- Data extracts:
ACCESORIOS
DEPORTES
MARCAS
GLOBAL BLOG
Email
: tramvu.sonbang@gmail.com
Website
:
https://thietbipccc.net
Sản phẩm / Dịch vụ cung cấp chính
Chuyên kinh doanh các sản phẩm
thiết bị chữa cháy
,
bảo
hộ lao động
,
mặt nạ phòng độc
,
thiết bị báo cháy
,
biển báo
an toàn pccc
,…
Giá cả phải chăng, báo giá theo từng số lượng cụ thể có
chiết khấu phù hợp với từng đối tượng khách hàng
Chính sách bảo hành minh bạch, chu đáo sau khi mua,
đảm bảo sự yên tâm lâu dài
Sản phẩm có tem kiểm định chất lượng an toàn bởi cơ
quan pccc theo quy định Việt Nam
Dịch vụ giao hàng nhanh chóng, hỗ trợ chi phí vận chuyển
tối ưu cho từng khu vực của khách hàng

--

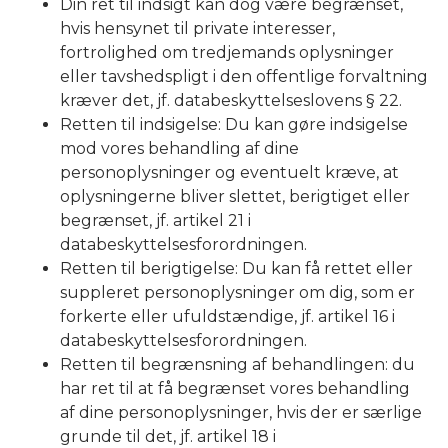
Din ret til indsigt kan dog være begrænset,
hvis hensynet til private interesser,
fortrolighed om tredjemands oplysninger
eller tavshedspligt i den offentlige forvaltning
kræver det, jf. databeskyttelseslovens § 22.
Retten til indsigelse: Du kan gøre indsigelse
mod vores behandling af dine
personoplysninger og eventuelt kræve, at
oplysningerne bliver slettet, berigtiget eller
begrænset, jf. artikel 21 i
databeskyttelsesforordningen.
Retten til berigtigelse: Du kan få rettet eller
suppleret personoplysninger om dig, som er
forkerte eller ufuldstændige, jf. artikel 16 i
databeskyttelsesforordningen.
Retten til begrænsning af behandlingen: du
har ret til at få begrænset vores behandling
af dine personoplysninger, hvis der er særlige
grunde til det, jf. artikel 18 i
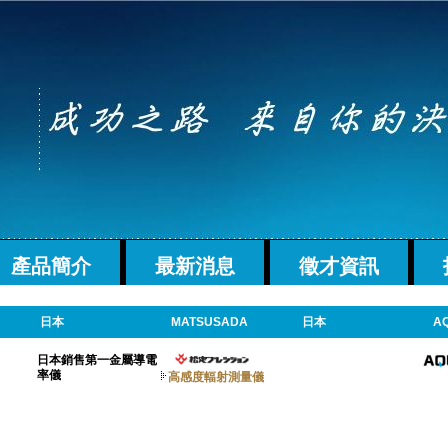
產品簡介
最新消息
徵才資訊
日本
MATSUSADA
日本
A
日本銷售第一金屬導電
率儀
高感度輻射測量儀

- What you need to do:
Please copy, exactly as written, every line in the listing above from the line with "hộ lao động" up to and including the line with "tối ưu cho từng khu vực của khách hàng".

- Answer to the problem:
hộ lao động
,
mặt nạ phòng độc
,
thiết bị báo cháy
,
biển báo
an toàn pccc
,…
Giá cả phải chăng, báo giá theo từng số lượng cụ thể có
chiết khấu phù hợp với từng đối tượng khách hàng
Chính sách bảo hành minh bạch, chu đáo sau khi mua,
đảm bảo sự yên tâm lâu dài
Sản phẩm có tem kiểm định chất lượng an toàn bởi cơ
quan pccc theo quy định Việt Nam
Dịch vụ giao hàng nhanh chóng, hỗ trợ chi phí vận chuyển
tối ưu cho từng khu vực của khách hàng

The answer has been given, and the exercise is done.